**How to complete this task:** Going from the top of the data below, give again each line through the one containing "gear and style.", both ends kept.
★ ★ ★ ★ ★ ★ ★
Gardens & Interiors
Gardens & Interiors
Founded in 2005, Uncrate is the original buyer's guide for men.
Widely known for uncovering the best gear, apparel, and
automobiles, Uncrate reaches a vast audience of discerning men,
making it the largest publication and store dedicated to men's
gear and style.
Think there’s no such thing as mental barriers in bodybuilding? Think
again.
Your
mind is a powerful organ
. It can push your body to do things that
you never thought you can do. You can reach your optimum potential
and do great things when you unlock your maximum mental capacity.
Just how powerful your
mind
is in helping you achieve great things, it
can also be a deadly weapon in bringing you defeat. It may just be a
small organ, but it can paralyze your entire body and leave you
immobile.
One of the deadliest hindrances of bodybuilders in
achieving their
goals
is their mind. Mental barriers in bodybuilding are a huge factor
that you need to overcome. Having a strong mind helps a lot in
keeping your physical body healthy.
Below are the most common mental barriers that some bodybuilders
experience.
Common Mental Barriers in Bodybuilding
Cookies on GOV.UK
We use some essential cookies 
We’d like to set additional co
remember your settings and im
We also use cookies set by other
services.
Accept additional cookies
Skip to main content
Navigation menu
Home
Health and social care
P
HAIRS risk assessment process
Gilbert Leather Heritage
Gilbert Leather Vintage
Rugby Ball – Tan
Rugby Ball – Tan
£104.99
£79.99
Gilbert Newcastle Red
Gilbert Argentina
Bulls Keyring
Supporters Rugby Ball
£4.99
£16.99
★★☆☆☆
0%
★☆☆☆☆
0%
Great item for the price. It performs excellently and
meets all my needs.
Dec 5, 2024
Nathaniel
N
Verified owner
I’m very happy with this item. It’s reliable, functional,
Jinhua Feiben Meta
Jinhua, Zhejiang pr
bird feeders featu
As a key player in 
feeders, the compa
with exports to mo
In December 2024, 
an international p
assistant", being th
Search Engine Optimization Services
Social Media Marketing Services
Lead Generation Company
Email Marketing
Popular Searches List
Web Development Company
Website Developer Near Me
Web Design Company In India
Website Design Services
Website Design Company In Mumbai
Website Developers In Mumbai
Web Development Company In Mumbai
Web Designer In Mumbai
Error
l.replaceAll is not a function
★ ★ ★ ★ ★ ★ ★
**Answer to the problem:**
Gardens & Interiors
Gardens & Interiors
Founded in 2005, Uncrate is the original buyer's guide for men.
Widely known for uncovering the best gear, apparel, and
automobiles, Uncrate reaches a vast audience of discerning men,
making it the largest publication and store dedicated to men's
gear and style.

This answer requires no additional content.